Albanian astronomer, mathematician, rector and philosopher (1811–1881)

Hoxhë Hasan Tahsini or simply Hoxha Tahsim (7 April 1811 - 3 July 1881) was an Albanian alim, astronomer, mathematician and philosopher. He was the first rector of Istanbul University and one of the founders of the Central Committee for Defending Albanian Rights. Tahsini is regarded as one of the most prominent scholars of the Ottoman Empire of the 19th century.

== Early life ==
Hasan Tahsini was born in 1811 in the village of Ninat, Konispol, then part of the Ottoman Empire. His father Osman Efendi Rushiti was a member of the ulama. When he was young he worked as tutor to the sons of Hayrullah Efendi, Minister of Education of the Ottoman Empire. Hayrullah Efendi later appointed Tahsini to the staff of the Ottoman school of Paris, where Tahsini taught Turkish and religious sciences, while also being the imam of the Ottoman embassy and a student of mathematics and natural sciences at the University of Paris. He studied in Paris for twelve years after being sent there by Resid Pasha, who was trying to create a Westernized ulama elite. In 1869 Tahsini returned in the Ottoman Empire to accompany the body of Fuad Pasha who had died in Nice. His brother is Ferik Hoxha, his nephew is Xhaferr Hoxha, the father of Bilal Xhaferi.

== Istanbul University ==
In 1870 he became the first rector of the newly established Istanbul University, where he gave lectures on physics, astronomy and psychology. The government appointed Tahsini as rector as it was believed that he could establish a balance between western European and Islamic methods and ideologies. However, at that time Tahsini's scientific research and unreserved liberalism led to him being frequently attacked by conservative ulama circles The attacks against Tahsini began when he conducted experiments in order to illustrate the notion of vacuum to his students. Tahsini placed a pigeon underneath a glass bell, emptied the receptacle and the pigeon eventually suffocated proving Tahsini's theory. The conservative circles considered Tahsini's experiment as evidence of witchcraft and performance of magic. After the experiment he was declared a heretic through a fatwa, dismissed from the university, and disallowed to give lectures. The university was also closed for a period because Jamal-al-Din Afghani, another professor influenced by Tahsini, supported his theories.

== Works ==
Tahsini wrote the first Turkish language treatise on psychology titled Psychology or the Science of Soul, a work influenced by modernism and the first book whose title contained the word psychology. He also wrote the first Turkish-language book on modern astronomy being also the first popular science book in Turkish. Other works of Tahsini in the Turkish language include a translation of Constantin François de Chassebœuf's Loi Naturelle.
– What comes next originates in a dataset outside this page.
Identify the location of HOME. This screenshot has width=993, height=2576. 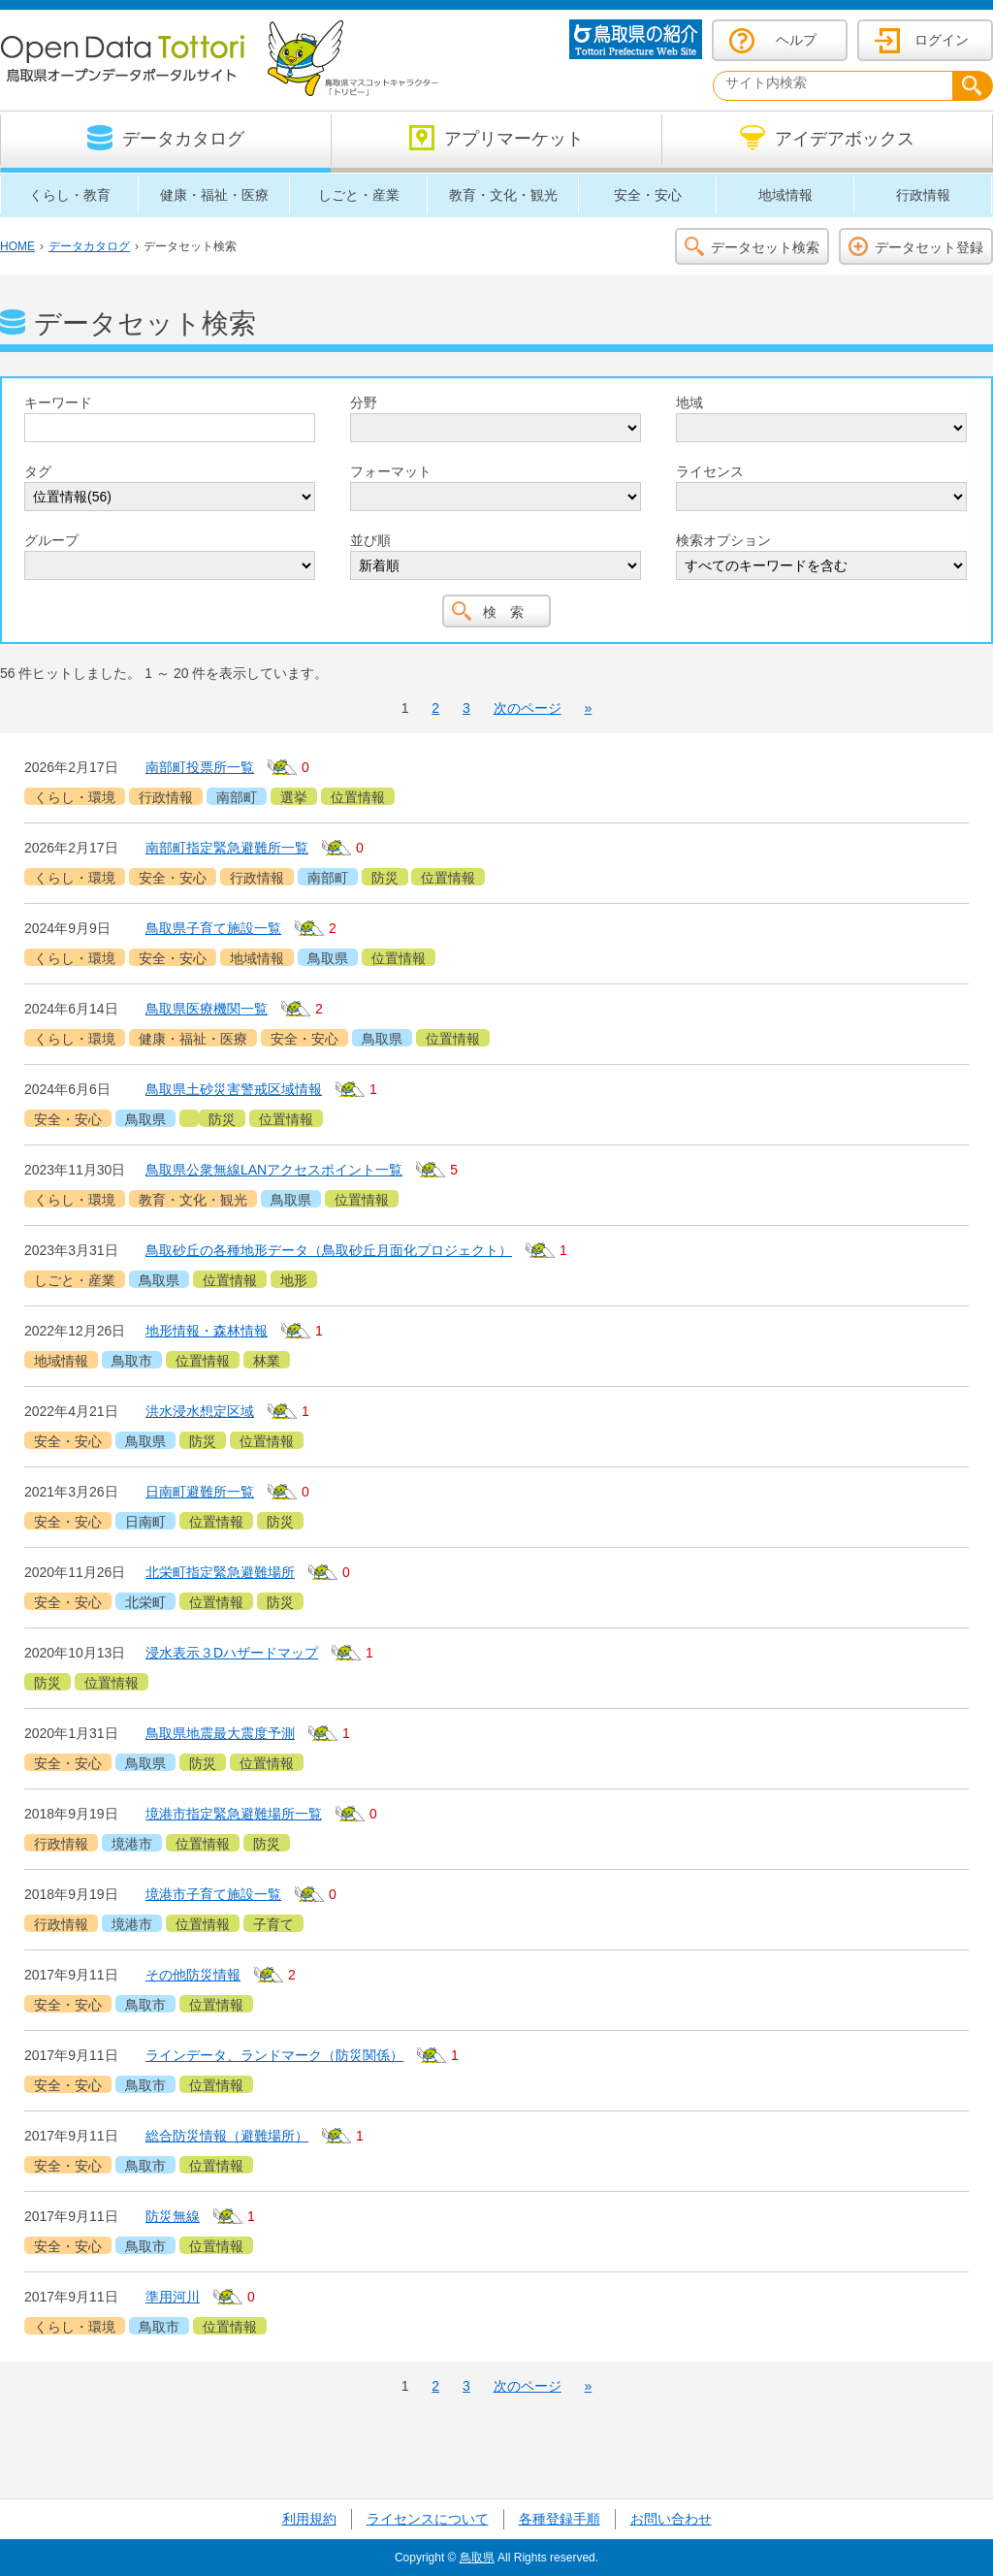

Tahsini was a prominent member of the Central Committee for Defending Albanian Rights established in Istanbul, 1877. The Committee for Defending Albanian Rights appointed Tahsini along with Sami Frashëri, Pashko Vasa and Jani Vreto to create an Albanian alphabet which by 19 March 1879 the group approved Frashëri's 36 letter alphabet consisting mostly of Latin characters. Tahsini during the process had worked with Sami Frasheri, one of the most important figures of the Albanian National Awakening to develop a unique alphabet of the Albanian language. According to Tahsini the alphabet was developed in such way that each letter required the least hand movements to be written.